The new government presenting an interim budget this January said it was targeting a budget deficit of 4.4 percent of GDP for this year, slightly lower than the previous government’s 4.6 percent target.
To achieve this, the government introduced several new revenue means by way of taxes on high-income individuals and corporations as well as some reduction in capital and current expenditures.
However, most of these revenue proposals have not yet become laws passed by Parliament and therefore, the government so far hasn’t been able to collect the tax money.
This has partly led to the temporary stoppage of some the infrastructure projects, apart from the revisits of the projects by the new government to reduce costs.
To meet its liabilities, the government was seeing aggressively selling treasury instruments.
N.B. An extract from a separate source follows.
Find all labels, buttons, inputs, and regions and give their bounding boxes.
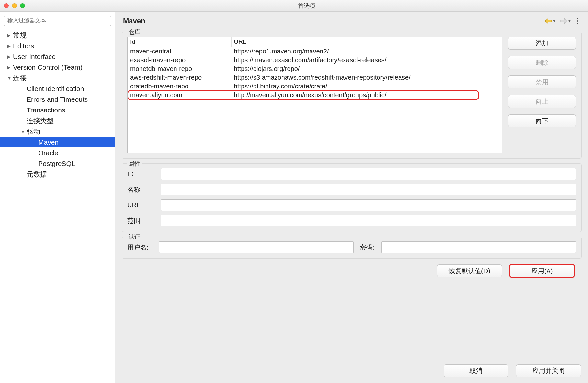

And also, US $ 988 million was recently raised through a sovereign bond issue.
Finance Minister Ravi Karunanayke said recently the government was planning to raise up to US $ 2 billion through a syndicated loan arranged by foreign banks.
Moody’s in the report pointed out that revenue has been declining as a percentage of GDP since 2006 with the exception of a slight increase in 2011. The interim budget assumes revenues will rise 14.1 percent year-on-year.
Sri Lanka missed its budget deficit target for the first time in the post-conflict period, as the country reported a fiscal deficit of 6 percent of the GDP for the year 2014, amid revenue collection shortfalls and higher expenditure.
The government aimed to reduce the deficit to 5.2 percent of GDP in 2014 from 5.9 percent of GDP in the previous year.
Meanwhile, Moody’s cautioned about current uncertain political environment saying that it could dampen investor sentiment, while stating that Sri Lanka’s 2015 Presidential election exemplified the country’s democratic institutions.
“However, this year has been characterized by parliamentary conflicts and uncertainty around the timing of parliamentary elections. A prolonged period of uncertainty could affect the growth outlook by dampening investor sentiment.”
“Moreover, it is unclear what effect tax increases will have on investment sentiment,” Moody’s noted.